* Work item
After locating the line that contains "Vision Consultancy BV" in the following entries, reproduce it and each later line exactly, including the last.

* Input material
▶

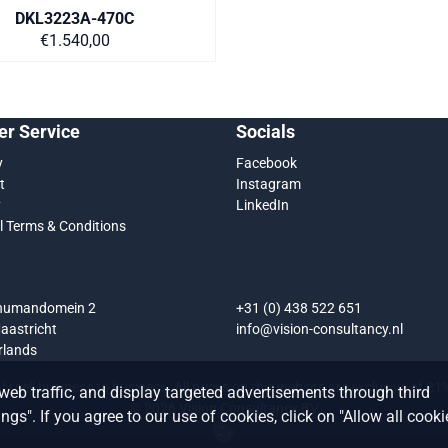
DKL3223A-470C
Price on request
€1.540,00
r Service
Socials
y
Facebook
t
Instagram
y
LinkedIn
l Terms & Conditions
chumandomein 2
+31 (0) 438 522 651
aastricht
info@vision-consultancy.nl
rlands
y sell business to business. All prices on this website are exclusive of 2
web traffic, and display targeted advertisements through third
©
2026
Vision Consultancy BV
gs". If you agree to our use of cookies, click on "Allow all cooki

◀

* The completed task
Vision Consultancy BV
gs". If you agree to our use of cookies, click on "Allow all cooki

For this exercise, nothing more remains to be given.